3. Create the Finetuning Job

... # Step 2

file_id = finetuning_input_file.id

# Create Finetuning Job
ft_job = client.fine_tuning.jobs.create(
    model="gpt-4.1-openai",  # litellm public model name you want to finetune                  
    training_file=file_id,
)

4. Retrieve Finetuning Job

... # Step 3

response = client.fine_tuning.jobs.retrieve(ft_job.id)
print(response)

5. List Finetuning Jobs

...

client.fine_tuning.jobs.list(extra_body={"target_model_names": "gpt-4.1-openai"})

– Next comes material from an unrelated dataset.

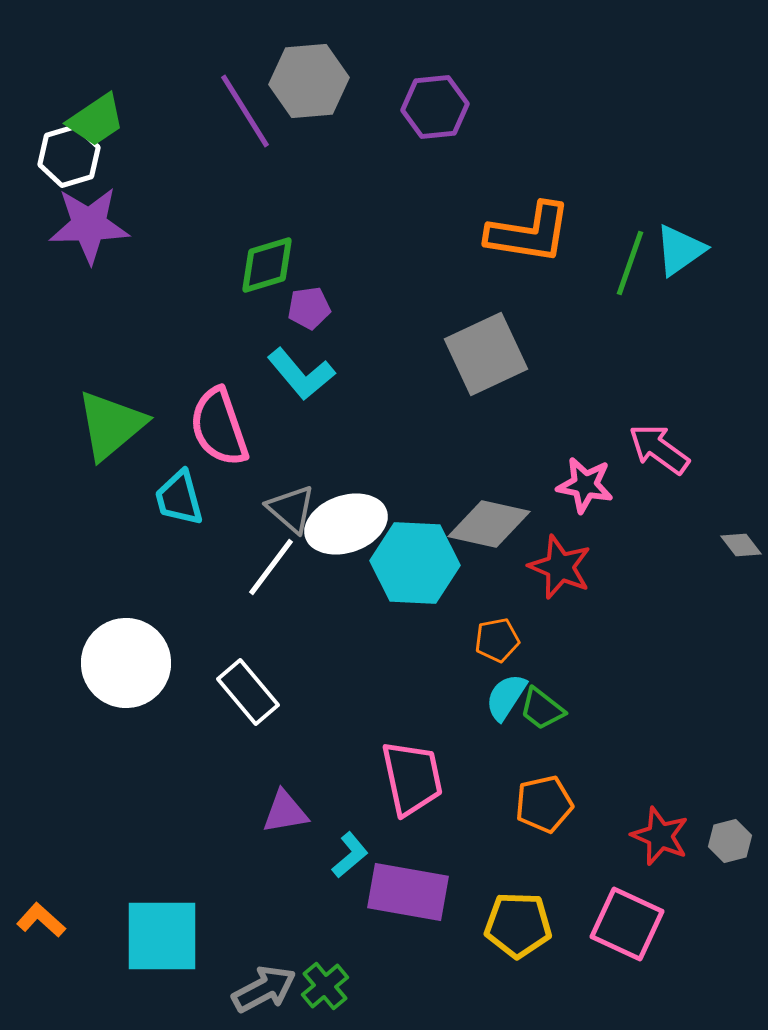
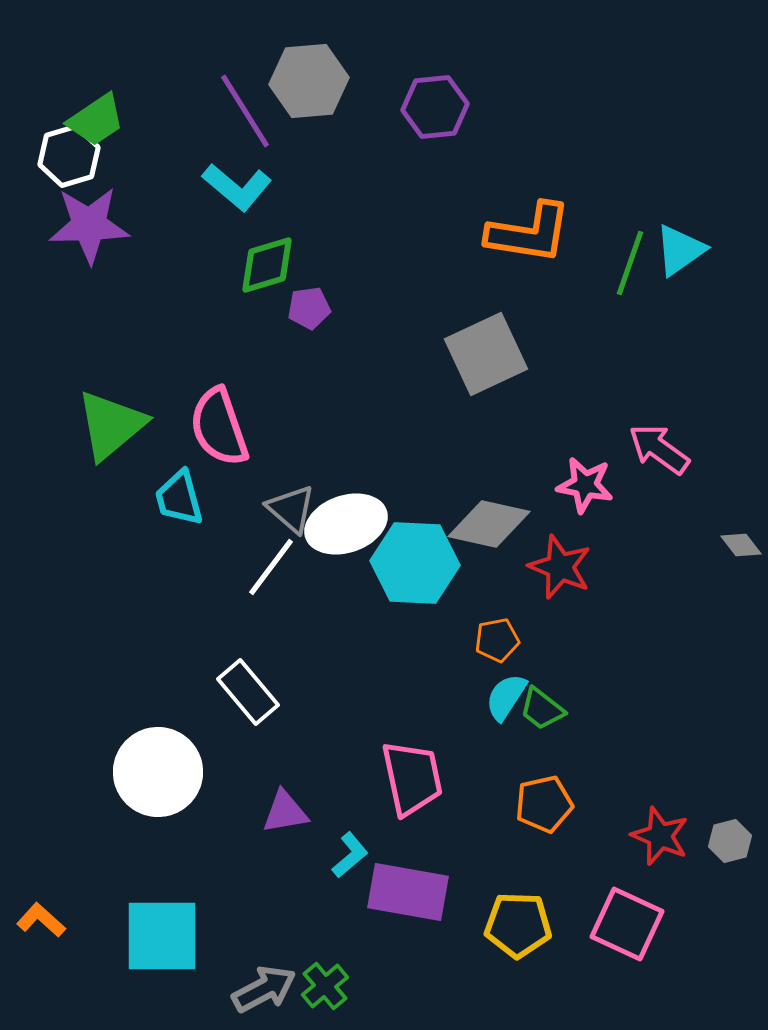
cyan L-shape at (301, 374): moved 64 px left, 187 px up; rotated 10 degrees counterclockwise
white circle at (126, 663): moved 32 px right, 109 px down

6. Cancel a Finetuning Job

...

cancel_ft_job = client.fine_tuning.jobs.cancel(
    fine_tuning_job_id=ft_job.id,                          # fine tuning job id
)

E2E Example

from openai import OpenAI

client = OpenAI(
    base_url="http://0.0.0.0:4000",
    api_key="sk-...",
    max_retries=0
)


# Upload file
finetuning_input_file = client.files.create(
    file=open("./fine_tuning.jsonl", "rb"), # {"model": "azure-gpt-4o"} <-> {"model": "gpt-4o-my-special-deployment"}
    purpose="fine-tune",
    extra_body={"target_model_names": "gpt-4.1-openai"} # 👈 Tells litellm which regions/projects to write the file in. 
)
print(finetuning_input_file) # file.id = "litellm_proxy/..." = {"model_name": {"deployment_id": "deployment_file_id"}}

file_id = finetuning_input_file.id
# # file_id = "bGl0ZWxs..."

# ## create fine-tuning job 
ft_job = client.fine_tuning.jobs.create(
    model="gpt-4.1-openai",  # litellm model name you want to finetune                  
    training_file=file_id,
)

print(f"ft_job: {ft_job}")

ft_job_id = ft_job.id
## cancel fine-tuning job 
cancel_ft_job = client.fine_tuning.jobs.cancel(
    fine_tuning_job_id=ft_job_id,                          # fine tuning job id
)

print("response from cancel ft job={}".format(cancel_ft_job))
# list fine-tuning jobs 
list_ft_jobs = client.fine_tuning.jobs.list(
    extra_query={"target_model_names": "gpt-4.1-openai"}   # tell litellm proxy which provider to use
)

print("list of ft jobs={}".format(list_ft_jobs))

# get fine-tuning job 
response = client.fine_tuning.jobs.retrieve(ft_job.id)
print(response)

FAQ

Where are my files written?

When a target_model_names is specified, the file is written to all deployments that match the target_model_names.

No additional infrastructure is required.